“In the elementary
school exactly when I was in the fifth and sixth grade, I got super depressed
because of some aggression directed at me”
Starting school as the new students
in X elementary school was so different than the school that I had started at
in the past. The kids were so rude, picky in choosing friends and likely
gossiped others. Even once when I begged to join as the member of girl group in
my class, nobody responded me. All members in the group were whispering and
looked strange to me. The way I talk, the way I dress, all of them were
criticized. Of course I was disappointed at that time, but I just started to
think it was me that was different, not the kids.
The time went on and still there was
no improvement toward my condition. As those kids who never wanted me to come
inside for anything, I found myself to keep sitting alone in the corner and
become reclusive for more during the learning. Once my teacher asked “what’s
going on with you?”,I was just keep my mouth. I didn’t brave to tell the truth to
my teacher since all of the eyes in the class leaded to me. The school that was
supposed to be fun for learning and looking for many friends, it was no longer
existing for me since I caught on to the whispering and exclusion from the kids.
I had lost all of my friends during the move and yes, it gave me so much in
pain.
Finally the elementary school was over. Junior
high school was the next for my routine and to be honest, at that time, I was
still afraid of going to there. I told to my parents later that I was not ready
to enter junior high school. But, my parents always tried to convince me that I
would not face the same experience like before when I was in the fifth and
sixth grade. They said that I would find acceptances with the new kids and get
happiness more and more.
The time run so fast and I felt like
my life was about to change. Yes, my parents were right. Seventh grade started
to give me some hopes that my life was going to turn around. With the teachers
and also some friends who were so caring and friendly, I grew up with them. I
started to make many friends, built good relationship with them and joined on
some activities like dancing, basketball and karawitan. I was happy and seems like the trauma of
elementary school was being overshadowed by my new life.

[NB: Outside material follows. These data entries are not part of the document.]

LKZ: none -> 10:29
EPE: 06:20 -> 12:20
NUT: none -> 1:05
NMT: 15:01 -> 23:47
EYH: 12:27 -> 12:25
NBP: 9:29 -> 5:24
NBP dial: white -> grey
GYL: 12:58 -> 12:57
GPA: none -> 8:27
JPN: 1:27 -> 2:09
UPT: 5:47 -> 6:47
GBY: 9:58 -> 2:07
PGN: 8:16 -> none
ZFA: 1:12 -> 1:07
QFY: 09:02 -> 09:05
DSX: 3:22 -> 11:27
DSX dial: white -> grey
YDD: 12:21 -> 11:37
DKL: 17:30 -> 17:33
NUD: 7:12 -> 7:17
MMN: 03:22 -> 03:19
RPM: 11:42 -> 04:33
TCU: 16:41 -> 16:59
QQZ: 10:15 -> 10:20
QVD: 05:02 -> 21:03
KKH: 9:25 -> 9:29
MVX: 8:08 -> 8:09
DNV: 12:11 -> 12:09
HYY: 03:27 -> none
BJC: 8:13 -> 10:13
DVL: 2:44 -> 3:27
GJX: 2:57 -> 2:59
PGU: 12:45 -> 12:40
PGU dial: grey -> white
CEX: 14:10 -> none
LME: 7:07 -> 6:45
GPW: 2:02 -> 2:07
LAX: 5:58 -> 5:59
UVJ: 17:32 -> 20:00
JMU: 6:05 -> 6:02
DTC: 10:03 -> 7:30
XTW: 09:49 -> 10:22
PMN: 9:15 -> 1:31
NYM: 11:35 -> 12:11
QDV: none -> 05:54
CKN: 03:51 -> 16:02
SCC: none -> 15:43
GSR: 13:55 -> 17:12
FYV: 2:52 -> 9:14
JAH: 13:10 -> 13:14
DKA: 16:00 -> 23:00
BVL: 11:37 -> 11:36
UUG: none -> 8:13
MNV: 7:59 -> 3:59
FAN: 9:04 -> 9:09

Yes, finally the
memories were all gone.
Looking back on that my past
experience when I was in the elementary school, I personally regret toward the
role of my teacher that is very low in facing relational aggression phenomenon among
adolescent in the elementary school. It
was humiliating since she was unable to detect any warning signs
that may place their
students at-risk for failure or interfering with their chances for success in
school and life. I
knew that she cared for me. It is proven when she initiatively asked “what
going on with you”. But as what I saw from her is she didn’t know how to encourage
her students to talk about their thoughts and feelings freely.
I believe that in the outside there are many
kids who get the similar problem and where stuck in the condition like the way
I was. Since the role of teacher is not delivering material only but also is
responsible to create a positive learning experience for students, it is better
for teacher to build warm and caring relationship with students and looking for
some information pertaining what conflicts occur in the classroom. However
through warm and caring relationship, as reflect to my own experience, students
will learn to form satisfying relationship with others which can reduce on the existence
of aggression in the classroom. On the other hand, when teacher knows what
conflicts occur in his/her classroom, my experience also said that it can help
teacher know how to effectively resolve the conflict happen in order to create
a safe learning environment for students.